The 2016 report from the FDA concluded that 19 of the most commonly used antimicrobial ingredients are no more effective than ordinary soap and water, and forbade their use in soap and body wash.

"Customers may think added antimicrobials are a way to reduce infections, but in most products there is no evidence that they do," Ted Schettler, science director of the Science and Environmental Health Network, said in a statement.

Studies have shown that these chemicals may actually do more harm than good. They don't keep us from getting sick, but they can contribute to the development of antibiotic-resistant bacteria, also known as superbugs. Triclosan and triclocarban can also damage our hormones and immune systems.

And while they may no longer be appearing on our bathroom sinks or shower shelves, they're still all around us. They've leached into the environment from years of use.

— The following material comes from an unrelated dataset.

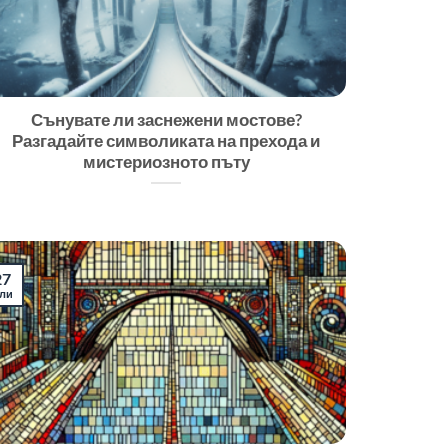
Сънувате ли заснежени мостове?
Разгадайте символиката на прехода и
мистериозното пъту
27
ли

They're also still being added to a staggering array of consumer products, as companies create "antibacterial" clothing, toys, yoga mats, paint, food storage containers, electronics, doorknobs, and countertops.

The authors of the new consensus statement say it's time for that to stop.

"We must develop better alternatives and prevent unneeded exposures to antimicrobial chemicals," Rolf Haden of the University of Arizona said in the statement. Haden researches where mass-produced chemicals wind up in the environment.

The statement notes that many manufacturers have simply replaced the banned chemicals with others. "I was happy that the FDA finally acted to remove these chemicals from soaps," said Arlene Blum, executive director of the Green Science Policy Institute. "But I was dismayed to discover at my local drugstore that most products now contain substitutes that may be worse."

Blum, Haden, Schettler, and their colleagues "urge scientists, governments, chemical and product manufacturers, purchasing organizations, retailers, and consumers" to avoid antimicrobial chemicals outside of medical settings. "Where antimicrobials are necessary," they write, we should "use safer alternatives that are not persistent and pose no risk to humans or ecosystems."

They recommend that manufacturers label any products containing antimicrobial chemicals so that consumers can avoid them, and they call for further research into the impacts of these compounds on us and our planet.